Im Dezember 1994 schließlich die Inszenierung in der Staatsoper Hamburg. Wir waren mitten in Umzugsvorbereitungen, wollten aber auch unserem damals achtjährigen Sohn Robert seinen ersten Opernbesuch ermöglichen. Der Junge war sehr aufgeregt und wollte unbedingt seine neue helle Wildlederweste anziehen. Vor der Oper gab es noch einen Imbiss in einem Burger-Restaurant damals am Gänsemarkt. Und prompt landete ein satter Klecks Ketchup auf der Weste. Ewige Erinnerung an „Hänsel und Gretel“.

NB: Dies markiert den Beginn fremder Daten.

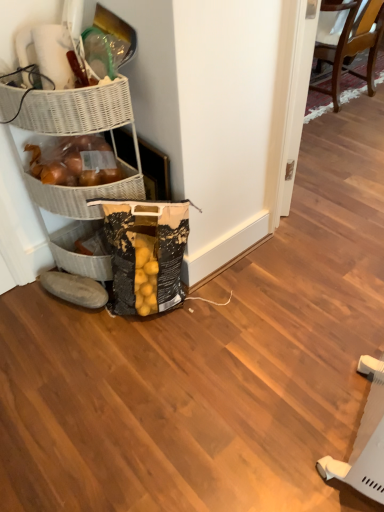 Question: Considering the relative positions of wooden chair at upper right and black textured grocery bag at lower left in the image provided, is wooden chair at upper right to the right of black textured grocery bag at lower left from the viewer's perspective?

Choices:
 (A) yes
 (B) no

Answer: (A)

Question: Considering the relative positions of wooden chair at upper right and black textured grocery bag at lower left in the image provided, is wooden chair at upper right behind black textured grocery bag at lower left?

Choices:
 (A) no
 (B) yes

Answer: (B)

Question: From the image's perspective, would you say wooden chair at upper right is positioned over black textured grocery bag at lower left?

Choices:
 (A) yes
 (B) no

Answer: (A)

Question: Is black textured grocery bag at lower left surrounded by wooden chair at upper right?

Choices:
 (A) no
 (B) yes

Answer: (A)

Question: Does wooden chair at upper right appear on the left side of black textured grocery bag at lower left?

Choices:
 (A) yes
 (B) no

Answer: (B)

Question: Is wooden chair at upper right taller than black textured grocery bag at lower left?

Choices:
 (A) yes
 (B) no

Answer: (A)

Question: Does white wicker basket at upper left have a lesser width compared to gray fabric slipper at lower left?

Choices:
 (A) no
 (B) yes

Answer: (A)

Question: Is white wicker basket at upper left positioned with its back to gray fabric slipper at lower left?

Choices:
 (A) yes
 (B) no

Answer: (B)

Question: Does white wicker basket at upper left have a larger size compared to gray fabric slipper at lower left?

Choices:
 (A) yes
 (B) no

Answer: (A)

Question: Can you confirm if white wicker basket at upper left is smaller than gray fabric slipper at lower left?

Choices:
 (A) yes
 (B) no

Answer: (B)

Question: Could you tell me if white wicker basket at upper left is facing gray fabric slipper at lower left?

Choices:
 (A) no
 (B) yes

Answer: (A)

Question: From the image's perspective, is white wicker basket at upper left over gray fabric slipper at lower left?

Choices:
 (A) no
 (B) yes

Answer: (B)

Question: From a real-world perspective, does black textured grocery bag at lower left stand above wooden chair at upper right?

Choices:
 (A) yes
 (B) no

Answer: (B) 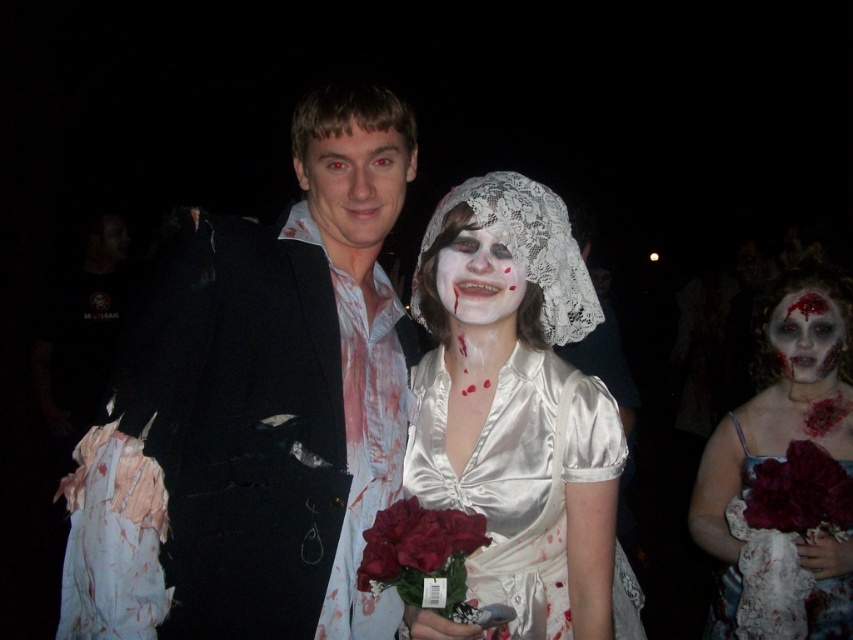 Is point (433, 477) less distant than point (775, 460)?

Yes, point (433, 477) is in front of point (775, 460).

You are a GUI agent. You are given a task and a screenshot of the screen. Output one action in this format:
    pyautogui.click(x=<x>, y=<y>)
    Task: Click on the satin dress at center
    
    Given the screenshot: What is the action you would take?
    pyautogui.click(x=517, y=417)

You are a GUI agent. You are given a task and a screenshot of the screen. Output one action in this format:
    pyautogui.click(x=<x>, y=<y>)
    Task: Click on the satin dress at center
    This screenshot has height=640, width=853.
    Given the screenshot: What is the action you would take?
    pyautogui.click(x=517, y=417)

Where is `white lace veil at upper center`? This screenshot has width=853, height=640. white lace veil at upper center is located at coordinates (776, 413).

Can you confirm if satin dress at center is thinner than white matte lace veil at center?

No, satin dress at center is not thinner than white matte lace veil at center.

Between satin dress at center and white matte lace veil at center, which one is positioned lower?

satin dress at center

Between point (527, 298) and point (451, 316), which one is positioned in front?

Point (451, 316)

Image resolution: width=853 pixels, height=640 pixels. In order to click on satin dress at center in this screenshot , I will do `click(517, 417)`. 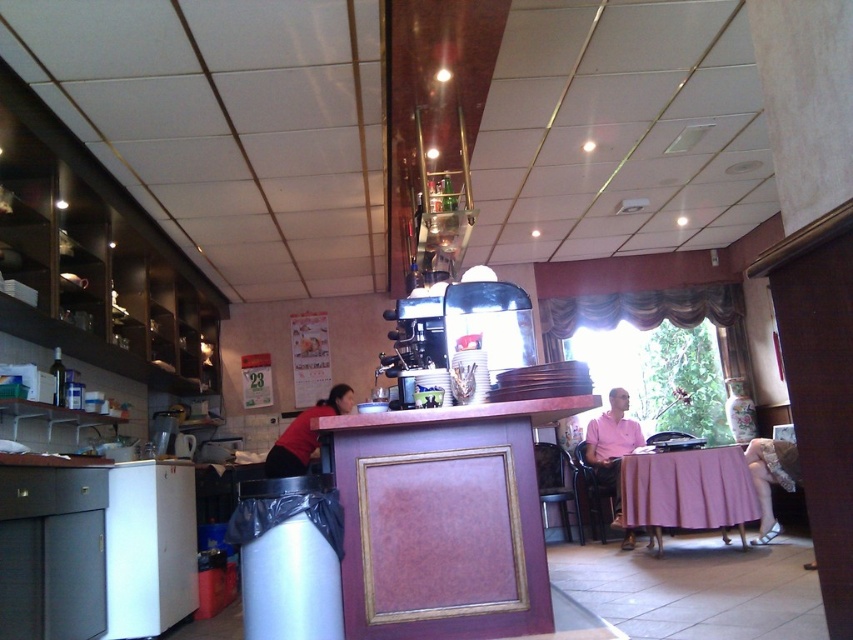 You are a customer entering the cafe and want to sit at the pink fabric table at lower right. However, you notice the red shirt at counter is currently in use. Is the table higher or lower than the counter where the red shirt is located?

The pink fabric table at lower right has a greater height compared to the red shirt at counter, so the table is higher than the counter where the red shirt is located.

You are standing in the kitchen area of the small cafe and see two points marked on the wall. The first point is at coordinate point (631, 460) and the second is at coordinate point (306, 428). Which point is closer to you?

Point (306, 428) is closer to you because it is in front of point (631, 460).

Wir nahmen unsere Plätze im ersten Rang an der Seite ein, der Sohn beobachtete alles sehr aufmerksam. Als Hänsel und Gretel nach der Ouvertüre sich in der Hütte kabbelten, sagte Robert: „Singen die jetzt etwa die ganze Zeit?“ Ja, das taten die Geschwister, die Eltern, das Sandmännchen und die Engel. Und der Sohn war so gebannt und begeistert, dass er in der Pause seinen Sitz nicht verlassen wollte. Selbst die Aussicht auf eine Cola konnte den Jungen nicht ins Foyer locken. Zu groß war die Angst, dass sich jemand anderes auf seinen Platz setzen könnte. Die Nummern auf den Tickets überzeugten den Drittklässler nicht.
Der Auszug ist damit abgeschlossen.